The licensee's analysis demonstrates that the kett values, including bias and uncertainties, for both full density water and optimum moderation conditions are sufficiently below the applicable limits of 10 CFR 50.68. Therefore, the NRC staff finds that the change to the NFSA is acceptable.
3.6 NRC Staff Conclusion
The NRC staff has completed its review of the NAPS SFP and NFSA NCS analyses, which are documented in the licensee's May 2, 2017, letter and concludes that there is reasonable assurance that the NAPS SFP and NFSA fuel storage racks meet the applicable regulatory requirements in 10 CFR 50.68 for storage of the specified fuel assembly designs.
In addition, the NRC staff concludes that conservatisms and potential non-conservatisms have been adequately addressed in the analysis via licensee margins and confirms compliance with NRC regulatory limits.
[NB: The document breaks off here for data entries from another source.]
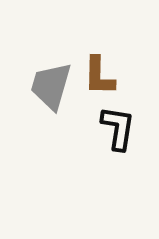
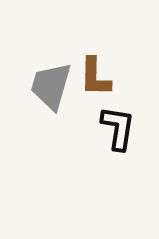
brown L-shape: moved 4 px left, 1 px down
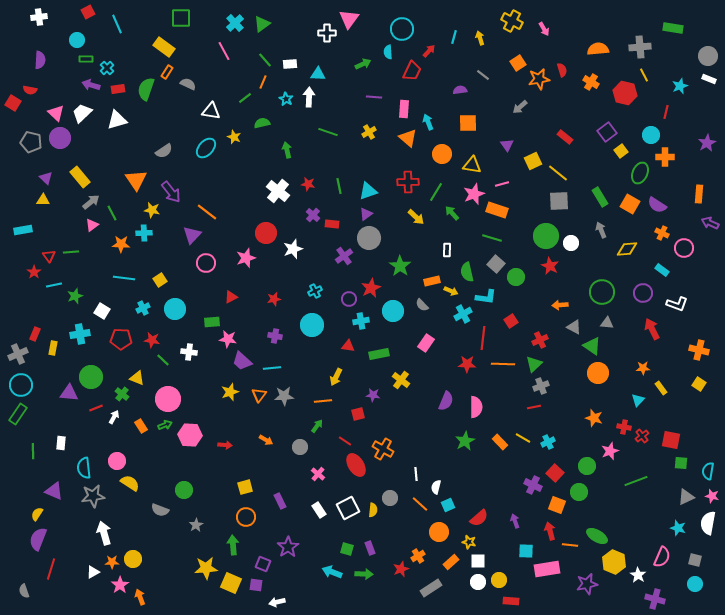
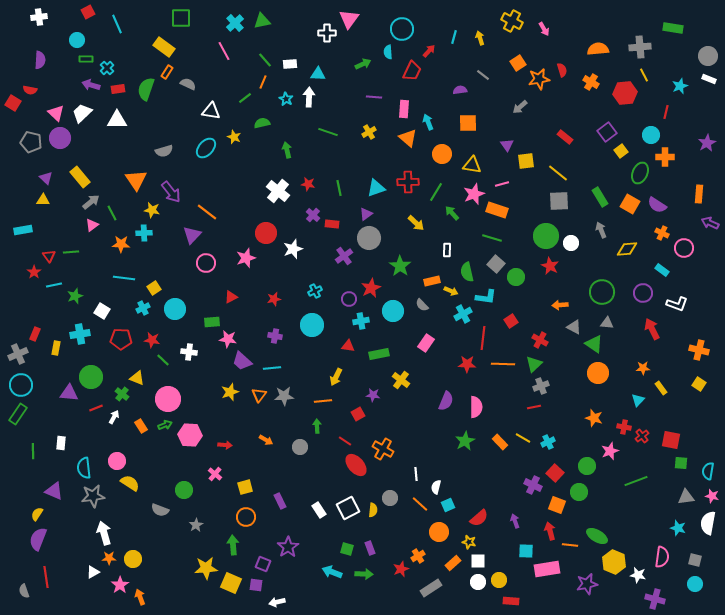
green triangle at (262, 24): moved 3 px up; rotated 24 degrees clockwise
red hexagon at (625, 93): rotated 20 degrees counterclockwise
white triangle at (117, 120): rotated 15 degrees clockwise
gray semicircle at (164, 151): rotated 18 degrees clockwise
yellow square at (533, 161): moved 7 px left; rotated 18 degrees clockwise
green line at (339, 186): moved 2 px down
cyan triangle at (368, 191): moved 8 px right, 3 px up
yellow arrow at (416, 217): moved 6 px down
yellow square at (160, 280): moved 6 px left, 8 px down
red cross at (540, 340): rotated 35 degrees counterclockwise
green triangle at (592, 346): moved 2 px right, 2 px up
yellow rectangle at (53, 348): moved 3 px right
red square at (358, 414): rotated 16 degrees counterclockwise
green arrow at (317, 426): rotated 40 degrees counterclockwise
red ellipse at (356, 465): rotated 10 degrees counterclockwise
pink cross at (318, 474): moved 103 px left
gray triangle at (686, 497): rotated 18 degrees clockwise
pink semicircle at (662, 557): rotated 15 degrees counterclockwise
orange star at (112, 562): moved 3 px left, 4 px up
orange rectangle at (451, 562): moved 2 px right, 1 px down
red line at (51, 569): moved 5 px left, 8 px down; rotated 25 degrees counterclockwise
white star at (638, 575): rotated 21 degrees counterclockwise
The analysis and methodology used in the licensee's application is unique to NAPS SFP and NFSA and, therefore, is solely applicable to NAPS. There are several aspects about the analysis and methodology that will make future changes under the auspices of 10 CFR 50.59 complex. For example, the licensee demonstrated an acceptable use of the SCALE TRITON depletion sequence for this application. However, there is no regulatory guidance on the use of the SCALE TRITON depletion sequence and the NRC staff would consider any change in the way SCALE TRITON depletion sequence was used in this analysis a deviation from the approved methodology. Additionally, the NRC's evaluation included consideration of offsetting effects and is therefore specific to and applicable to NAPS only. The licensee should ensure full and appropriate consideration of these offsetting effects when evaluating potential changes to the facility and methods of evaluation that may impact these criticality analyses.
4.0 STATE CONSULTATION
In accordance with the Commission's regulations, the Commonwealth of Virginia official was notified of the proposed issuance of the amendments on May 16, 2018. On May 16, 2018, the official confirmed that the Commonwealth had no comments.
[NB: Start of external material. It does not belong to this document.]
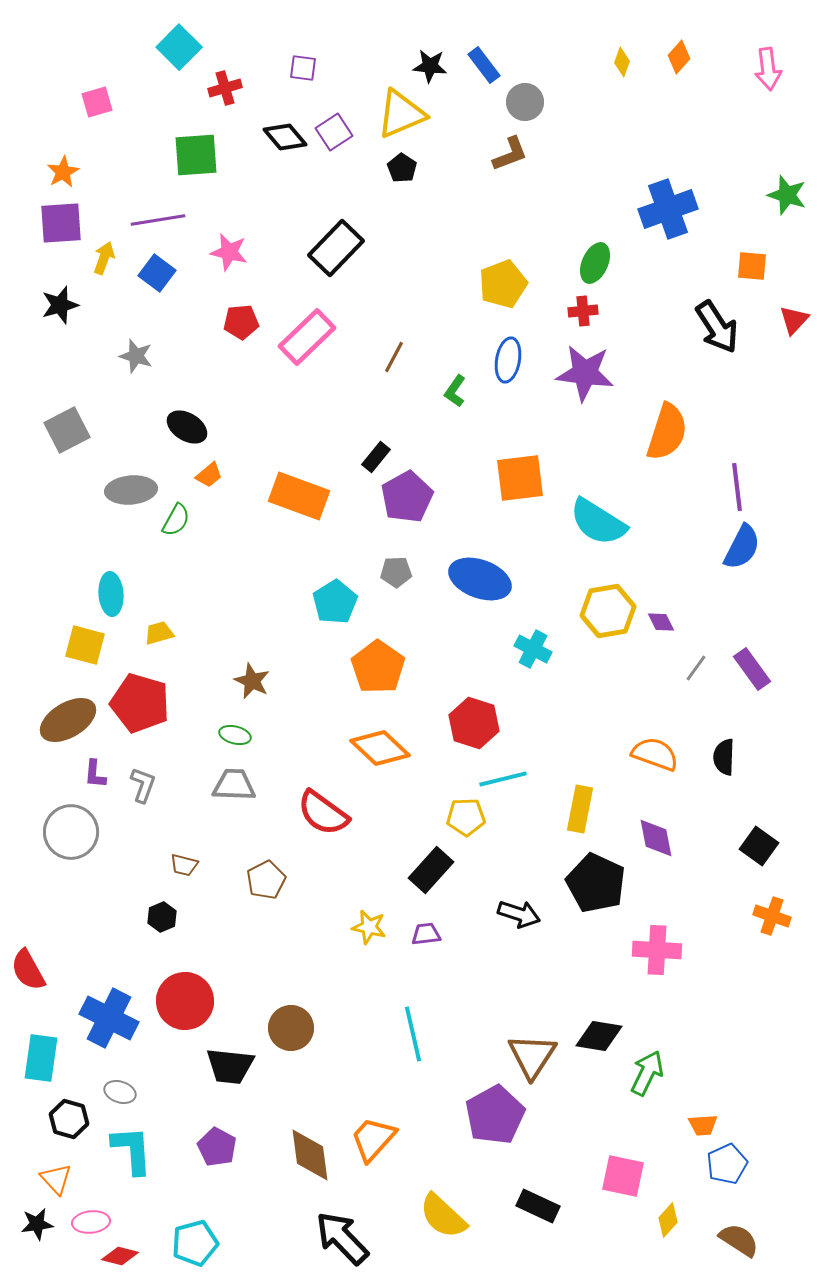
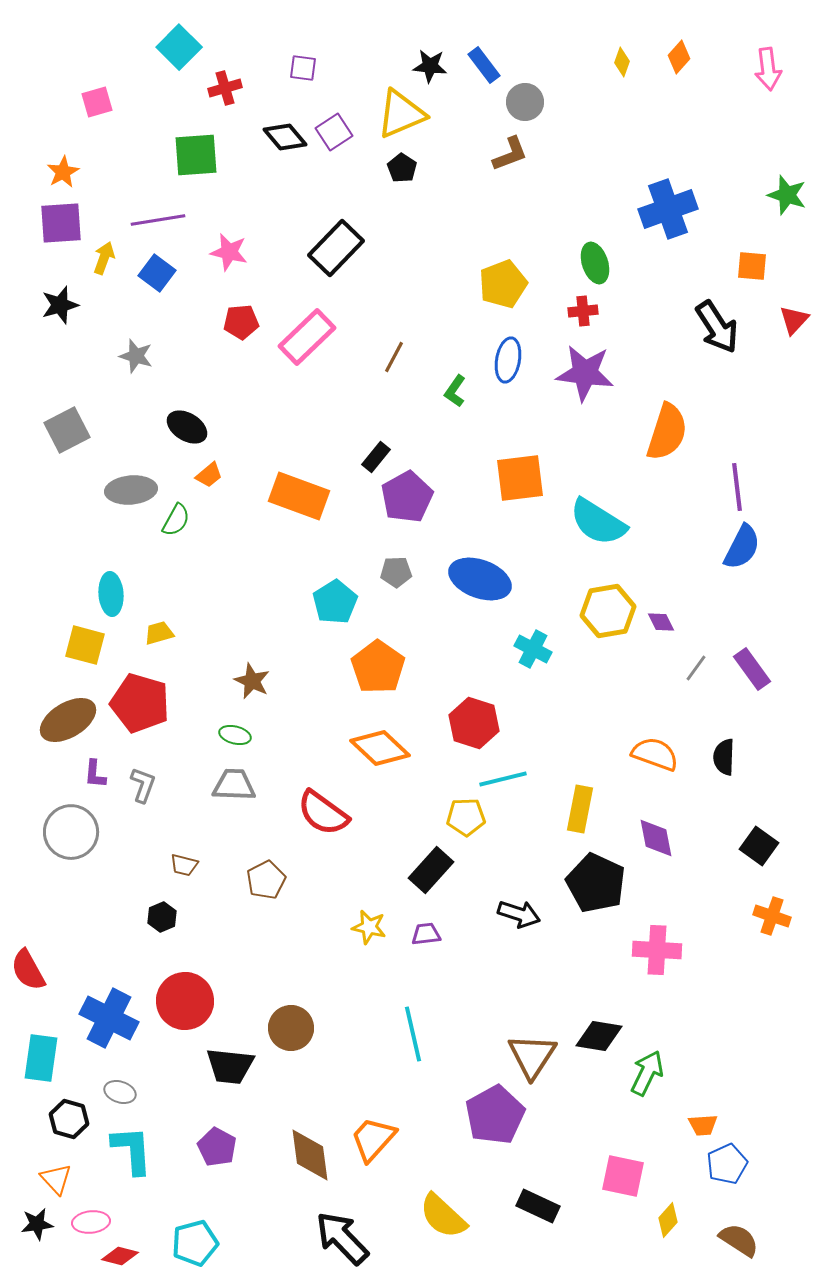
green ellipse at (595, 263): rotated 42 degrees counterclockwise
5.0 ENVIRONMENTAL CONSIDERATION
The amendments change requirements with respect to installation or use of a facility component located within the restricted area as defined in 10 CFR Part 20 and change surveillance requirements. The NRC staff has determined that the amendments involve no significant increase in the amounts, and no significant change in the types, of any effluents that may be released offsite, and that there is no significant increase in individual or cumulative occupational radiation exposure. The Commission has previously issued a proposed finding that the amendments involve no significant hazards consideration, and there has been no public comment on such finding published in the Federal Register on March 6, 2018 (83 FR 9553).
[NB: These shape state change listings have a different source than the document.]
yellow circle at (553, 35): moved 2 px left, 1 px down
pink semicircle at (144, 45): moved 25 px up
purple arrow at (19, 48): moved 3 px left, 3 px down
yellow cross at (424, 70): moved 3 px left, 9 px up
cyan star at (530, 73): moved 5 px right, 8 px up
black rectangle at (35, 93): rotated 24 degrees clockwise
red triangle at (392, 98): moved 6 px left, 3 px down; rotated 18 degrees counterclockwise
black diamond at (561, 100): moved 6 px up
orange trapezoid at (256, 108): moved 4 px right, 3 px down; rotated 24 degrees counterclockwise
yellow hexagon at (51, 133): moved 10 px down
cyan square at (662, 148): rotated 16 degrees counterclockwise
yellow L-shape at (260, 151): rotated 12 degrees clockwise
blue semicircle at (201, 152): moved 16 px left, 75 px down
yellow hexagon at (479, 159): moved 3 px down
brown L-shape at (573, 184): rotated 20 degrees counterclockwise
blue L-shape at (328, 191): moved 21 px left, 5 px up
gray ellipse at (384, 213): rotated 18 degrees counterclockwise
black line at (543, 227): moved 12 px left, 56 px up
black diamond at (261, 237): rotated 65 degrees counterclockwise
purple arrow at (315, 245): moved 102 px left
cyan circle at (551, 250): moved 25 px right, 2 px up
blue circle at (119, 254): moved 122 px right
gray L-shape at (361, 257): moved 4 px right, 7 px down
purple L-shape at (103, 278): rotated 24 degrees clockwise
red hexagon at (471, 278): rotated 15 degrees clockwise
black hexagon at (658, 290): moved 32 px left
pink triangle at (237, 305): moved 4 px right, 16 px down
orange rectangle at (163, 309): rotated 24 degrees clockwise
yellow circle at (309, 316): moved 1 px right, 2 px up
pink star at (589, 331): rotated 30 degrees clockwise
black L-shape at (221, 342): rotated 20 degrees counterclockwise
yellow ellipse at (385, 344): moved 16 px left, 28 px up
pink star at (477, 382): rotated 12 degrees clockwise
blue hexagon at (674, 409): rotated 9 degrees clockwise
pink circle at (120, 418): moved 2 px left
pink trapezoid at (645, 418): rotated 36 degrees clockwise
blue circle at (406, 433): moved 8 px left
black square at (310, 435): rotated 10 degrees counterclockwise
Accordingly, the amendments meet the eligibility criteria for categorical exclusion set forth in 10 CFR 51.22(c)(9). Pursuant to 10 CFR 51.22(b), no environmental impact statement or environmental assessment need be prepared in connection with the issuance of the amendments.
6.0 CONCLUSION
The NRC staff has concluded, based on the considerations discussed above, that: (1) there is reasonable assurance that the health and safety of the public will not be endangered by operation in the proposed manner, (2) there is reasonable assurance that such activities will be conducted in compliance with the Commission's regulations, and (3) the issuance of the amendments will not be inimical to the common defense and security or to the health and safety of the public.